Mind you, that is by no means meant to minimize the complexity of writing routines to extract such data, and get it into proper, ASCII, tabular, time-series, and frequency-series format. I know, and can obviously tell, that to do so is involved; I very clearly gather that by now. My point is, I merely wish to get about it before the next century, and actually start having a chance to analyze it, and not need to practically do a Ph.D.-level dissertation project merely to be able to even have organized ASCII access to it, so I could even begin.
Obviously, I would gradually seek to become more familiar, and to write and use software with sufficient fluency to contribute. However, I would also like, at least for the moment, to actually have such real, ASCII, spreadsheet data, in the proper format, so I might at least be able to start, in the interim, while I would be teaching myself enough, along the way, to be able to write such routines to be able to extract such data.
In summary, my view is this: I understand what I, as a hobbyist, am apparently expected to do, in order to re-format, and, eventually, be able to access the SETI data. My point is, if I just had the data in ASCII format, in files of reasonable, and manageable size (possibly a few Mbytes), I could do it myself, and, I think reasonably expeditiously, with considerably less delay, and/or minimal need for programming. Also, the consequent frustration of knowing the actual SETI data is there, and yet needing to jump through all of the hoops apparently being required along the way, before I could even get a chance to plot and/or analyze it.

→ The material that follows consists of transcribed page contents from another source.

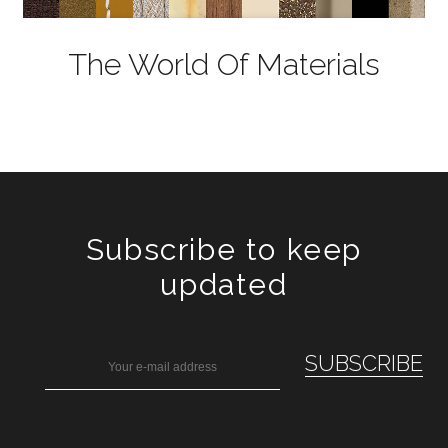
The World Of Materials
Subscribe to keep
updated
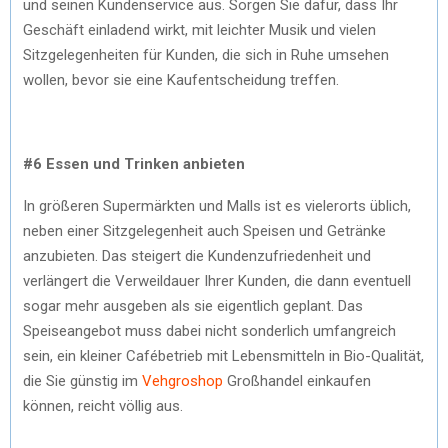
und seinen Kundenservice aus. Sorgen Sie dafür, dass Ihr
Geschäft einladend wirkt, mit leichter Musik und vielen
Sitzgelegenheiten für Kunden, die sich in Ruhe umsehen
wollen, bevor sie eine Kaufentscheidung treffen.
#6 Essen und Trinken anbieten
In größeren Supermärkten und Malls ist es vielerorts üblich,
neben einer Sitzgelegenheit auch Speisen und Getränke
anzubieten. Das steigert die Kundenzufriedenheit und
verlängert die Verweildauer Ihrer Kunden, die dann eventuell
sogar mehr ausgeben als sie eigentlich geplant. Das
Speiseangebot muss dabei nicht sonderlich umfangreich
sein, ein kleiner Cafébetrieb mit Lebensmitteln in Bio-Qualität,
die Sie günstig im
Vehgroshop
Großhandel einkaufen
können, reicht völlig aus.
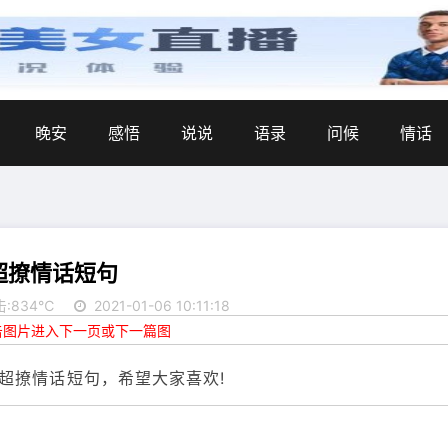
晚安
感悟
说说
语录
问候
情话
超撩情话短句
击:834℃
2021-01-06 10:11:18
点击图片进入下一页或下一篇图
超撩情话短句，希望大家喜欢!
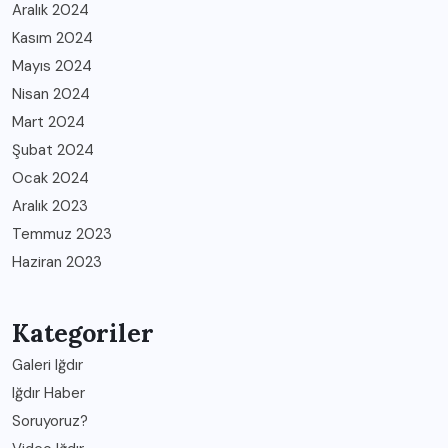
Aralık 2024
Kasım 2024
Mayıs 2024
Nisan 2024
Mart 2024
Şubat 2024
Ocak 2024
Aralık 2023
Temmuz 2023
Haziran 2023
Kategoriler
Galeri Iğdır
Iğdır Haber
Soruyoruz?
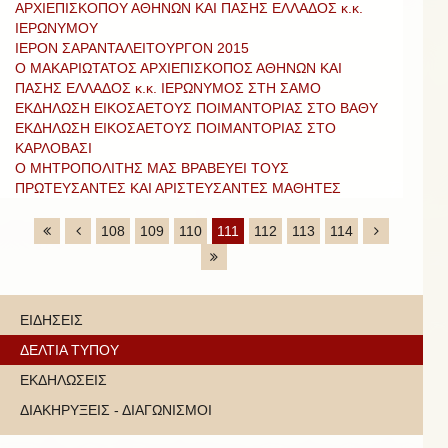
ΑΡΧΙΕΠΙΣΚΟΠΟΥ ΑΘΗΝΩΝ ΚΑΙ ΠΑΣΗΣ ΕΛΛΑΔΟΣ κ.κ.
ΙΕΡΩΝΥΜΟΥ
ΙΕΡΟΝ ΣΑΡΑΝΤΑΛΕΙΤΟΥΡΓΟΝ 2015
Ο ΜΑΚΑΡΙΩΤΑΤΟΣ ΑΡΧΙΕΠΙΣΚΟΠΟΣ ΑΘΗΝΩΝ ΚΑΙ
ΠΑΣΗΣ ΕΛΛΑΔΟΣ κ.κ. ΙΕΡΩΝΥΜΟΣ ΣΤΗ ΣΑΜΟ
ΕΚΔΗΛΩΣΗ ΕΙΚΟΣΑΕΤΟΥΣ ΠΟΙΜΑΝΤΟΡΙΑΣ ΣΤΟ ΒΑΘΥ
ΕΚΔΗΛΩΣΗ ΕΙΚΟΣΑΕΤΟΥΣ ΠΟΙΜΑΝΤΟΡΙΑΣ ΣΤΟ
ΚΑΡΛΟΒΑΣΙ
Ο ΜΗΤΡΟΠΟΛΙΤΗΣ ΜΑΣ ΒΡΑΒΕΥΕΙ ΤΟΥΣ
ΠΡΩΤΕΥΣΑΝΤΕΣ ΚΑΙ ΑΡΙΣΤΕΥΣΑΝΤΕΣ ΜΑΘΗΤΕΣ
108
109
110
111
112
113
114
ΕΙΔΗΣΕΙΣ
ΔΕΛΤΙΑ ΤΥΠΟΥ
ΕΚΔΗΛΩΣΕΙΣ
ΔΙΑΚΗΡΥΞΕΙΣ - ΔΙΑΓΩΝΙΣΜΟΙ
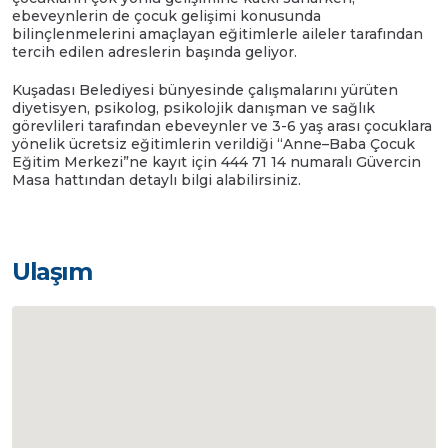
ebeveynlerin de çocuk gelişimi konusunda
bilinçlenmelerini amaçlayan eğitimlerle aileler tarafından
tercih edilen adreslerin başında geliyor.
Kuşadası Belediyesi bünyesinde çalışmalarını yürüten
diyetisyen, psikolog, psikolojik danışman ve sağlık
görevlileri tarafından ebeveynler ve 3-6 yaş arası çocuklara
yönelik ücretsiz eğitimlerin verildiği “Anne–Baba Çocuk
Eğitim Merkezi”ne kayıt için 444 71 14 numaralı Güvercin
Masa hattından detaylı bilgi alabilirsiniz.
Ulaşım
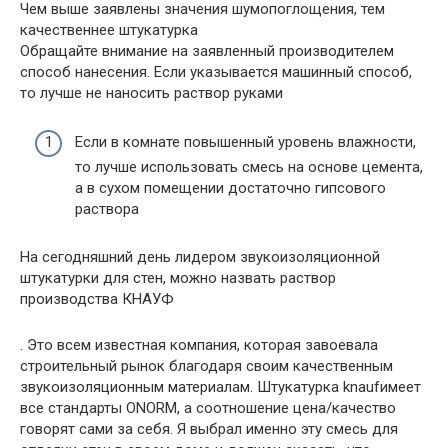
Чем выше заявлены значения шумопоглощения, тем
качественнее штукатурка
Обращайте внимание на заявленный производителем
способ нанесения. Если указывается машинный способ,
то лучше не наносить раствор руками
Если в комнате повышенный уровень влажности,
то лучше использовать смесь на основе цемента,
а в сухом помещении достаточно гипсового
раствора
На сегодняшний день лидером звукоизоляционной
штукатурки для стен, можно назвать раствор
производства КНАУФ
. Это всем известная компания, которая завоевала
строительный рынок благодаря своим качественным
звукоизоляционным материалам. Штукатурка knaufимеет
все стандарты ONORM, а соотношение цена/качество
говорят сами за себя. Я выбрал именно эту смесь для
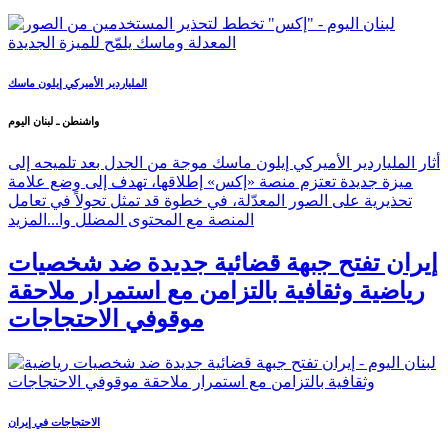
الملياردير الأميركي إيلون ماسك
واشنطن ـ لبنان اليوم
أثار الملياردير الأميركي إيلون ماسك موجة من الجدل بعد تلميحه إلى
ميزة جديدة تعتزم منصة «إكس» إطلاقها، تهدف إلى وضع علامة
تحذيرية على الصور المعدّلة، في خطوة قد تمثل تحولاً في تعامل
المنصة مع المحتوى المضلل وا...
المزيد
إيران تفتح جبهة قضائية جديدة ضد شخصيات
رياضية وثقافية بالتزامن مع استمرار ملاحقة
موقوفي الاحتجاجات
الاحتجاجات في إيران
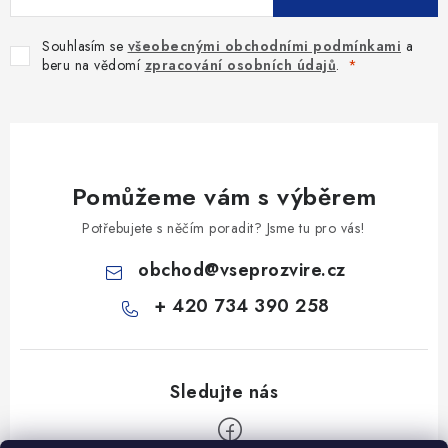
Souhlasím se
všeobecnými obchodními podmínkami
a
beru na vědomí
zpracování osobních údajů
.
Pomůžeme vám s výběrem
Potřebujete s něčím poradit? Jsme tu pro vás!
obchod
@
vseprozvire.cz
+ 420 734 390 258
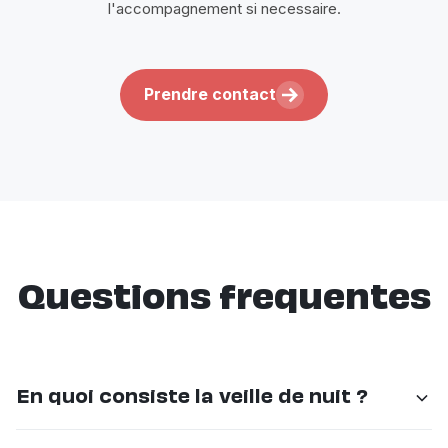
l'accompagnement si necessaire.
Prendre contact
Questions frequentes
En quoi consiste la veille de nuit ?
La veille de nuit assure une présence rassurante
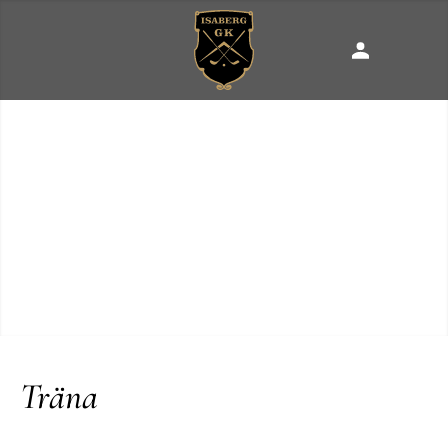
Träna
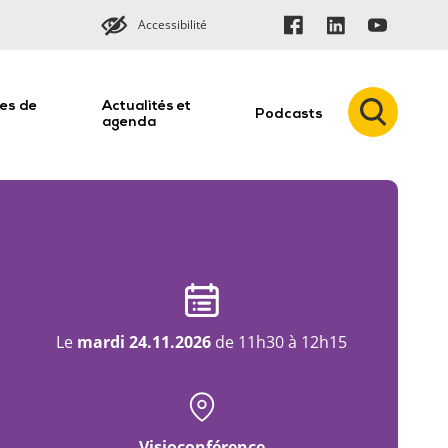
Accessibilité
es de
Actualités et
Podcasts
n
agenda
Le
mardi 24.11.2026
de 11h30 à 12h15
Visioconférence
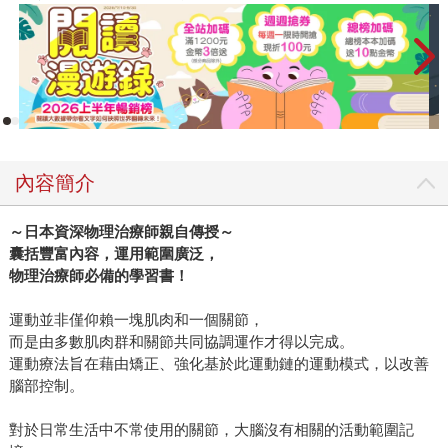
內容簡介
～日本資深物理治療師親自傳授～
囊括豐富內容，運用範圍廣泛，
物理治療師必備的學習書！
運動並非僅仰賴一塊肌肉和一個關節，
而是由多數肌肉群和關節共同協調運作才得以完成。
運動療法旨在藉由矯正、強化基於此運動鏈的運動模式，以改善
腦部控制。
對於日常生活中不常使用的關節，大腦沒有相關的活動範圍記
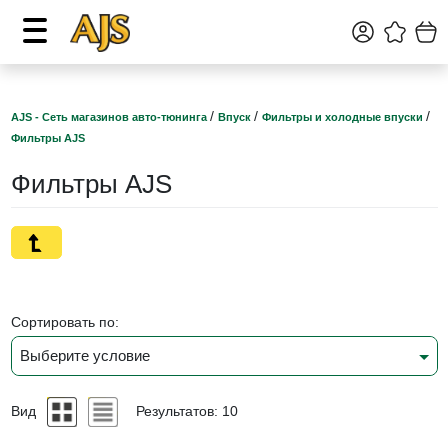
/
/
/
AJS - Сеть магазинов авто-тюнинга
Впуск
Фильтры и холодные впуски
Фильтры AJS
Фильтры AJS
Сортировать по:
Выберите условие
Вид
Результатов: 10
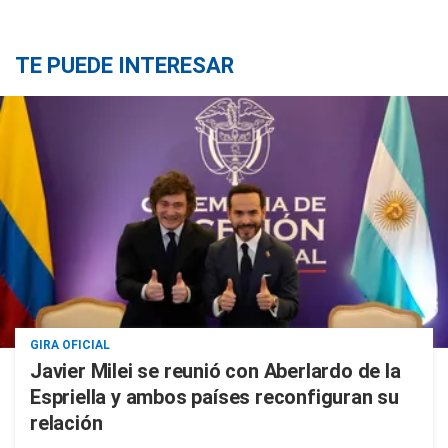
TE PUEDE INTERESAR
GIRA OFICIAL
Javier Milei se reunió con Aberlardo de la
Espriella y ambos países reconfiguran su
relación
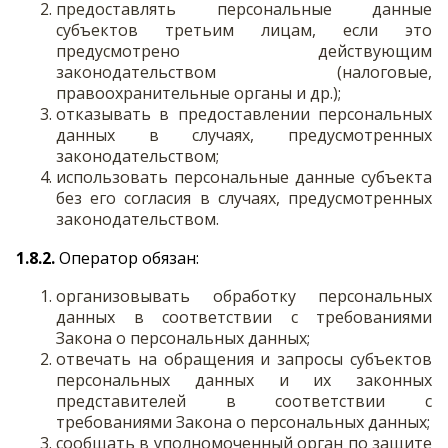
предоставлять персональные данные
субъектов третьим лицам, если это
предусмотрено действующим
законодательством (налоговые,
правоохранительные органы и др.);
отказывать в предоставлении персональных
данных в случаях, предусмотренных
законодательством;
использовать персональные данные субъекта
без его согласия в случаях, предусмотренных
законодательством.
1.8.2.
Оператор обязан:
организовывать обработку персональных
данных в соответствии с требованиями
Закона о персональных данных;
отвечать на обращения и запросы субъектов
персональных данных и их законных
представителей в соответствии с
требованиями Закона о персональных данных;
сообщать в уполномоченный орган по защите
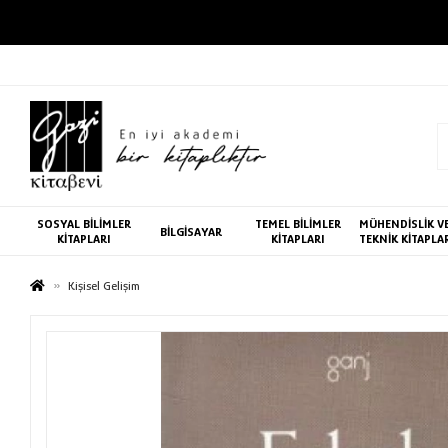
SOSYAL BİLİMLER
TEMEL BİLİMLER
MÜHENDİSLİK V
BİLGİSAYAR
KİTAPLARI
KİTAPLARI
TEKNİK KİTAPLA
Kişisel Gelişim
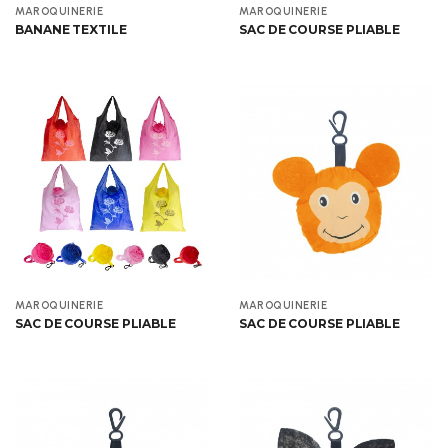
Aperçu
Aperçu
MAROQUINERIE
MAROQUINERIE
BANANE TEXTILE
SAC DE COURSE PLIABLE
Aperçu
Aperçu
MAROQUINERIE
MAROQUINERIE
SAC DE COURSE PLIABLE
SAC DE COURSE PLIABLE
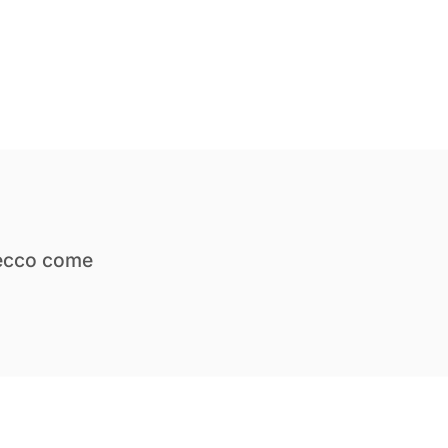
ecco come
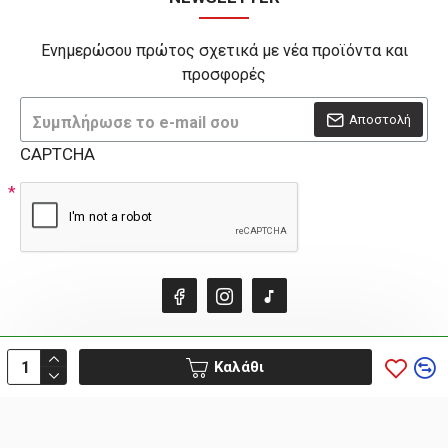
Ενημερώσου πρώτος σχετικά με νέα προϊόντα και
προσφορές
Αποστολή
CAPTCHA
Καλάθι
HOSTED & SUPPORTED BY THINK - OPEN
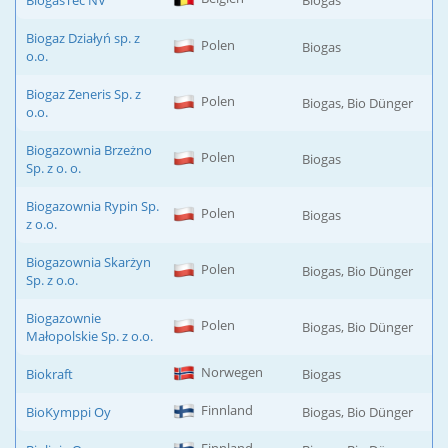
BiogasTec NV
Biogas
Biogaz Działyń sp. z
Polen
Biogas
o.o.
Biogaz Zeneris Sp. z
Polen
Biogas, Bio Dünger
o.o.
Biogazownia Brzeżno
Polen
Biogas
Sp. z o. o.
Biogazownia Rypin Sp.
Polen
Biogas
z o.o.
Biogazownia Skarżyn
Polen
Biogas, Bio Dünger
Sp. z o.o.
Biogazownie
Polen
Biogas, Bio Dünger
Małopolskie Sp. z o.o.
Norwegen
Biokraft
Biogas
Finnland
BioKymppi Oy
Biogas, Bio Dünger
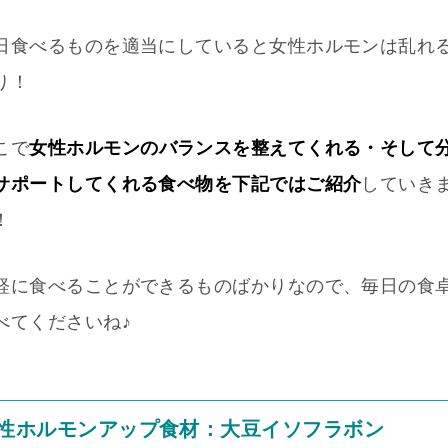
日食べるものを適当にしていると女性ホルモンは乱れ
り！
こで
女性ホルモンのバランスを整えてくれる・そして
サポートしてくれる食べ物を下記ではご紹介
していき
！
軽に食べることができるものばかりなので、毎日の食
べてくださいね♪
性ホルモンアップ食材：大豆イソフラボン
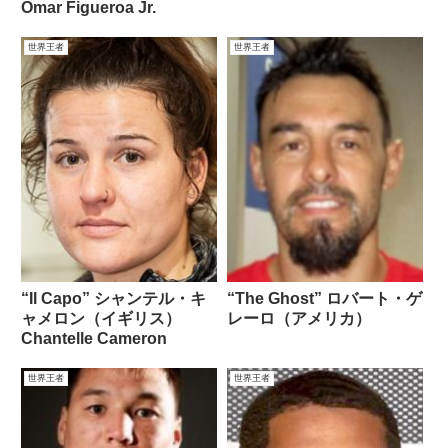
Omar Figueroa Jr.
世界王者
世界王者
“Il Capo” シャンテル・キ
“The Ghost” ロバート・ゲ
ャメロン（イギリス）
レーロ（アメリカ）
Chantelle Cameron
世界王者
世界王者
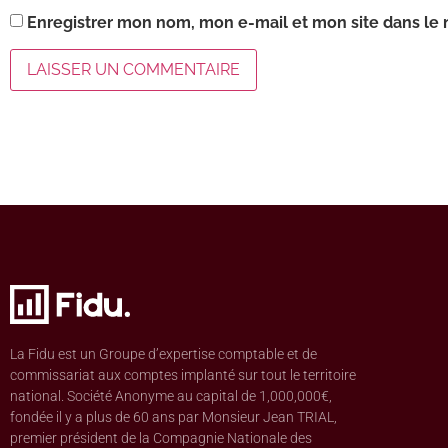
Enregistrer mon nom, mon e-mail et mon site dans le
La Fidu est un Groupe d’expertise comptable et de
commissariat aux comptes implanté sur tout le territoire
national. Société Anonyme au capital de 1,000,000€,
fondée il y a plus de 60 ans par Monsieur Jean TRIAL,
premier président de la Compagnie Nationale des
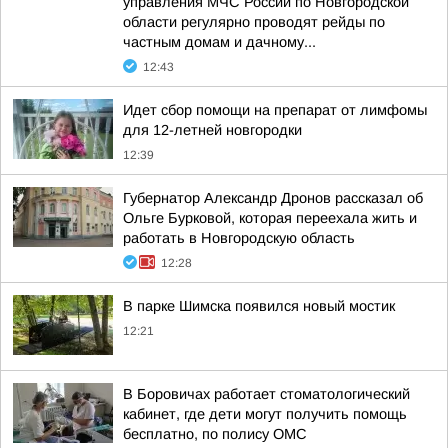
управления МЧС России по Новгородской
области регулярно проводят рейды по
частным домам и дачному...
12:43
Идет сбор помощи на препарат от лимфомы
для 12-летней новгородки
12:39
Губернатор Александр Дронов рассказал об
Ольге Бурковой, которая переехала жить и
работать в Новгородскую область
12:28
В парке Шимска появился новый мостик
12:21
В Боровичах работает стоматологический
кабинет, где дети могут получить помощь
бесплатно, по полису ОМС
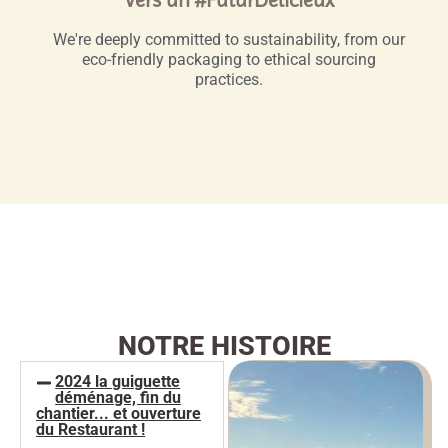
We're deeply committed to sustainability, from our
eco-friendly packaging to ethical sourcing
practices.
NOTRE HISTOIRE
2024 la guiguette
déménage, fin du
chantier... et ouverture
du Restaurant !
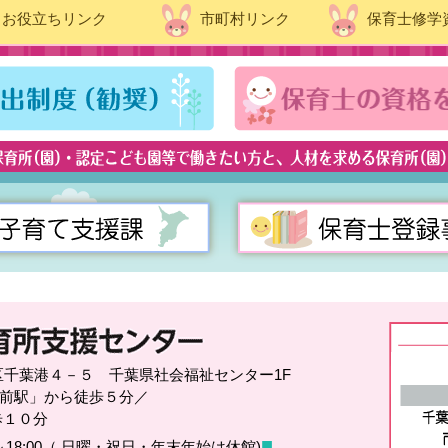
お役立ちリンク
市町村リンク
保育士修学
中央区千葉港４－５ 千葉県社会福祉センター1F
前駅」から徒歩５分／
歩１０分
■
～18:00（ 日曜・祝日・年末年始は休館)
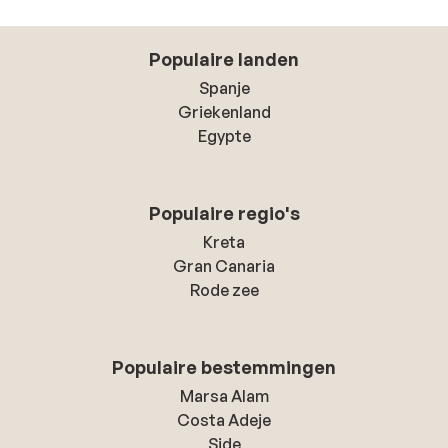
Populaire landen
Spanje
Griekenland
Egypte
Populaire regio's
Kreta
Gran Canaria
Rode zee
Populaire bestemmingen
Marsa Alam
Costa Adeje
Side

I can thus only guess at the comparable frustrations of many other would-be participants like myself who might wish to also be able to get at such data openly, directly, with no such required intermediate steps, other than merely reformatting a spreadsheet, if the data were already in ASCII format, not binary, and thus requiring no such mass reprocessing.
I quite honestly do not know of any other way to convey my thoughts, other than to have explained them as I have here. I am well aware of the many hundreds, if not thousands, of man-hours such data fmormatting must have taken to develop the present SETI data. I have written a good deal of scientific software, and am by no means naive as to the complexity of the SETI project. However, the goal of setiQuest is to get SETI data into the hands of hobbyists, and/or amateurs, with minimal initial complexity; from the description I have seen, clearly, that seems to not be the case.
I also fully understand that the method(s) and direction(s) provided, and which I have examined thus far, are all very clearly well-intentioned, in terms of trying to make the re-formatting process tractable. If, therefore, I could possibly obtain such pre-processed, ready-to-use raw, ASCII data, in spreadsheet format, I can only say that would obviously make actually beginning analysis far easier, and far less taxing, not merely to myself, but also any other numbers of hobbyists and/or amateurs who might a;sp care to participate.
I entirely realize that my viewpoint very likely runs entirely contrary to the prevailing views of other setiQuest members (it is, in all likelihood, diametrically opposed). However, I merely felt I should explain my thoughts, in order to at least clarify my perspective, for whatever it might be worth. In saying the foregoing, I am of course not suggesting that I could be provided such ASCII spreadhseets of SETI data with the wave of a magic wand. However, as a purely wish-list ambition, I would, in all candor, obviously be most thrilled to actually see it, as, I think, would many other potential setiQuest participants besides myself. I would of course look forward to any further thoughts and/or views, while I seek to digest what I have received thus far, in an effort to make any possible progress in the interim.